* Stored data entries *
::::
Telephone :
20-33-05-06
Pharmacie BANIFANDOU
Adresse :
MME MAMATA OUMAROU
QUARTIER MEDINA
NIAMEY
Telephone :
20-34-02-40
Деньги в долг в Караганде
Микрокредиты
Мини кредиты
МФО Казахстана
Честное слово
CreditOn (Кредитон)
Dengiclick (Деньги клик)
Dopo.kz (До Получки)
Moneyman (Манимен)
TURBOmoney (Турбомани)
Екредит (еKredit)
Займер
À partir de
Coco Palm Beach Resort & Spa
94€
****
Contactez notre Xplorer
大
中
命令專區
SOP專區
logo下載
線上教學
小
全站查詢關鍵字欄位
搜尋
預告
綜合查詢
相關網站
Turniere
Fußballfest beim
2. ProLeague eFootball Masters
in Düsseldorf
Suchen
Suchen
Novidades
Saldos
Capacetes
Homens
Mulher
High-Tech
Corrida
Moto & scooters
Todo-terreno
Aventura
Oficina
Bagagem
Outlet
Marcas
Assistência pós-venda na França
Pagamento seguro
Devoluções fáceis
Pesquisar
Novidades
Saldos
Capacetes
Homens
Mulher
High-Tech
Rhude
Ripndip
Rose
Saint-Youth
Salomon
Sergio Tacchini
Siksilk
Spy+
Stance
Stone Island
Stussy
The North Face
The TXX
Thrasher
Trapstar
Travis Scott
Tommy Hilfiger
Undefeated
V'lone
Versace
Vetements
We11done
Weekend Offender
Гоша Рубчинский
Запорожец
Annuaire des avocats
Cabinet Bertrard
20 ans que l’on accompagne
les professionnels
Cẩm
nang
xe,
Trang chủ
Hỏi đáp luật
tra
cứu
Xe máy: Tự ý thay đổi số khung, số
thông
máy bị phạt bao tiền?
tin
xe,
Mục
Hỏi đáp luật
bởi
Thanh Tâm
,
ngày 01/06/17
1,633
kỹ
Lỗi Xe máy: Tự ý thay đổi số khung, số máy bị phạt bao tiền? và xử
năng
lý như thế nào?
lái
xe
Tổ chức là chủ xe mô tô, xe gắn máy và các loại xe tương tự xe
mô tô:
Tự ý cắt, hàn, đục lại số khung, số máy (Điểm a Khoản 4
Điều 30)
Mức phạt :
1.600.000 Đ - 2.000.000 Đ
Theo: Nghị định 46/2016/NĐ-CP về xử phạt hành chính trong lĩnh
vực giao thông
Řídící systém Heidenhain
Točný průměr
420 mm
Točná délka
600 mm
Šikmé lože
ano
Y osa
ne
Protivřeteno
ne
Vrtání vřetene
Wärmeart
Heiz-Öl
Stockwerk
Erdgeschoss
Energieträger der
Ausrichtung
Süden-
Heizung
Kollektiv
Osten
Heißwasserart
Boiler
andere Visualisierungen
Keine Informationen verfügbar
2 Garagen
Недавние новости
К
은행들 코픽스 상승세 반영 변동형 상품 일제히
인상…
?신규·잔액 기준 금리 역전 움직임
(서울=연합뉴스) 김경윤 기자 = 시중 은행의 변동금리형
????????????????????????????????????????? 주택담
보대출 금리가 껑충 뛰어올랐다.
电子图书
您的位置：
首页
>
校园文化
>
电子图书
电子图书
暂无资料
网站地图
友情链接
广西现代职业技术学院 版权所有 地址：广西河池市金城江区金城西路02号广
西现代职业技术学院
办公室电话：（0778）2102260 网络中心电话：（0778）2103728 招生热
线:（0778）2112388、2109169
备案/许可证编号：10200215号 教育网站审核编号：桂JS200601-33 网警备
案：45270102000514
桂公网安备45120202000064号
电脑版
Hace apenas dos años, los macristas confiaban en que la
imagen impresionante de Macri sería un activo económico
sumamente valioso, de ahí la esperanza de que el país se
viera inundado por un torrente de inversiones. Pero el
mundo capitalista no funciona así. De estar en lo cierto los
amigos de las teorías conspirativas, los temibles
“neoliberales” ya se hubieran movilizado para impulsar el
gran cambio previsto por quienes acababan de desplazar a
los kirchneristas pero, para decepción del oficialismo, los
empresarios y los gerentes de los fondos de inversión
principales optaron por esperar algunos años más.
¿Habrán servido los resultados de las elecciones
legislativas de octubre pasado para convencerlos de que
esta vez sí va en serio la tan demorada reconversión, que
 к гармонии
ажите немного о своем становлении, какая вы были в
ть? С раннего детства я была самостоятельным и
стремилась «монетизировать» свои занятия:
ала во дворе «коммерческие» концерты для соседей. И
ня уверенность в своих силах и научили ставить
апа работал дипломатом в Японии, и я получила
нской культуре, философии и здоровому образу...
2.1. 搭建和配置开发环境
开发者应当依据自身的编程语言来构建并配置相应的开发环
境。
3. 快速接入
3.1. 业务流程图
::::
* WHAT IS NEEDED *
When a line in the data contains the string "años", copy that line.

* ANSWER TO THE PROBLEM *
Hace apenas dos años, los macristas confiaban en que la
principales optaron por esperar algunos años más.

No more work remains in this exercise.